Busqué trabajo, pero esta vez fue más difícil. Anduve de un lugar a otro hasta que en un puestecito modesto encontré acomodo, aunque la empresa cerró poco después.

Un día me invitó Ernesto, mi hijo, a su casa. Tiene una niñita que entonces tenía cinco años. Vi que intentaba bailar ballet y le puse en el celular un compendio de escenas de El lago de los cisnes. La niña observaba con atención, sin perder detalle, sobre todo cuando las bailarinas ejecutaban su danza con pulcritud, gracia y fuerza, como si no solo vencieran la gravedad, sino que la dominaran.

De pronto, Odette, la heroína, da un salto y gira sobre la punta de sus pies en algo que parecía no tener fin. La belleza del momento arrancó una exclamación de asombro y encanto en la niña.

No pude quedarme ajeno a ello. No sé si la determinación, la fuerza o los años de disciplina que se requieren para alcanzar tal virtuosismo me conmovieron, pero me levanté y fui a actualizar mi currículum. Lo subí a varias plataformas. Ya ves que ahora se maneja así.

—¿Cuántos años tenías entonces, Ernesto? —le pregunté.
—Sesenta y nueve.
—¿Y qué crees? —siguió sin dejarme decir nada—. A los pocos días me llamó una empresa donde trabajé. Tenían problemas serios y necesitaban ayuda. Fui, los resolví y les cobré bien cobrado. Quedaron felices y yo con dinero.
—¿Trabajas ahí? —pregunté.
—No, hombre, ya me conoces. Me llaman de vez en cuando para asesorías. Luego otras compañías también me buscaron.

—Pero fíjate que la experiencia con mi nieta no quedó allí. Reflexioné sobre Tchaikovsky, el compositor. ¿Sabías que su primera pieza la compuso a los cuatro años? Desde entonces encontró su pasión… y su talento.
—¿Y tú encontraste el tuyo? —pregunté.
—Sí. La pintura.

Me quedé viéndolo extrañado mientras él sacaba del portafolio unas hojas. Me mostró una de ellas: un excelente dibujo a lápiz de una niña que parecía hablarle.
—¡Mira, mi nieta! Quise captar la expresión que tenía cuando vimos el video, pero no pude.
—Pero es un gran dibujo —dije—; hasta parece que habla.

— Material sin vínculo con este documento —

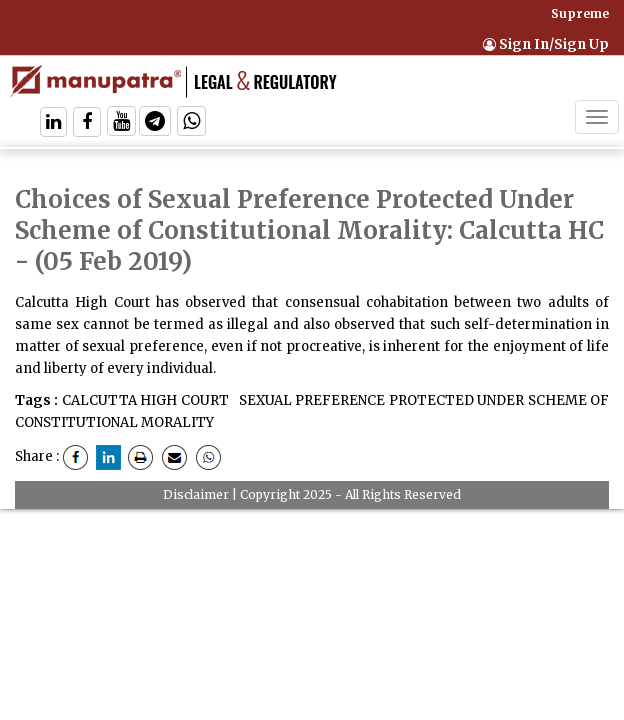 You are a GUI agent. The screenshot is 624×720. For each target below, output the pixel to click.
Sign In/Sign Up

Ya íbamos a salir del restaurante cuando se volvió hacia mí y exclamó:
—¿Sabes qué me dice? ¡On the road again!

Lo vi alejarse con el paso vivo de quien tiene muchas cosas por hacer en la vida. Me quedé observándolo y murmurando: “On the road again”.
Tal vez esa sea la verdadera lección del camino: nunca dejar de andarlo.